Troops seized computers from the city hall and confiscated several buses from an Islamic school, reports said.

The raids were criticised by Salam Fayyad, the Palestinian prime minister, who said ongoing operations were undermining efforts to boost security.

The Nablus raids follow operations in a number of other West Bank towns.

There have been frequent raids on allegedly Hamas-funded organisations in the Hebron, Qalqilya and Ramallah areas of the West Bank and the Israeli army recently said it would crack down on Nablus.

The militant Hamas movement is in power in Gaza, while its rival Fatah runs the Palestinian Authority in parts of the West Bank. Israel and its allies view Hamas as a terrorist organisation.

Israel occupied the West Bank and Gaza Strip in the 1967 war. It has settled hundreds of thousands of Israelis in the West Bank and keeps a large military presence there.

Concerns

Speaking in Ramallah, Mr Fayyad said the Israeli operations were a blow to efforts to improve security in the West Bank.

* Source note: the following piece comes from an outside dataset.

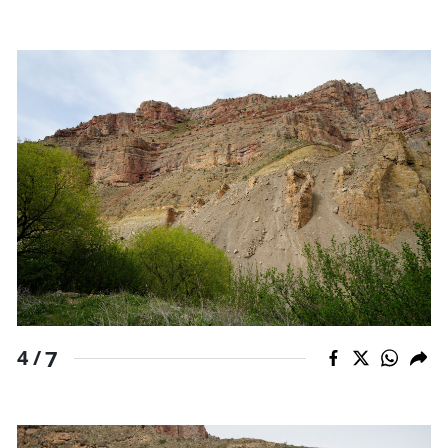
7
4 /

"The operations undermine grossly our efforts aimed at rebuilding our capacity and re-establishing law and order," he said at a news conference.

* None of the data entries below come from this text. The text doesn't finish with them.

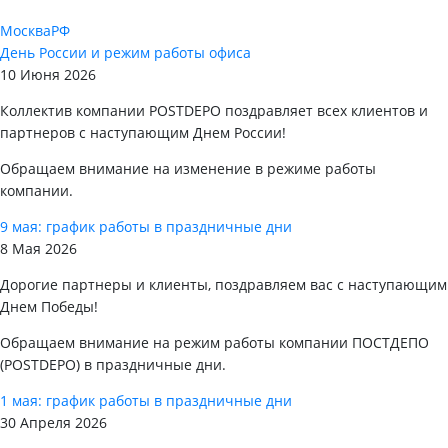
Москва
РФ
День России и режим работы офиса
10 Июня 2026
Коллектив компании POSTDEPO поздравляет всех клиентов и
партнеров с наступающим Днем России!
Обращаем внимание на изменение в режиме работы
компании.
9 мая: график работы в праздничные дни
8 Мая 2026
Дорогие партнеры и клиенты, поздравляем вас с наступающим
Днем Победы!
Обращаем внимание на режим работы компании ПОСТДЕПО
(POSTDEPO) в праздничные дни.
1 мая: график работы в праздничные дни
30 Апреля 2026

The latest Nablus raids came one day after Israel shut down a shopping centre, accusing the owners of links to Hamas and ordering it closed for two years.

On Monday, Israeli troops forcibly closed the offices of a Palestinian charity in the northern West Bank town.

There has been widespread outrage in Nablus against the latest military activity, with reports suggesting businesses in Nablus were planning a general strike to protest against the operations.

Israeli officials made no immediate comment on the latest operations.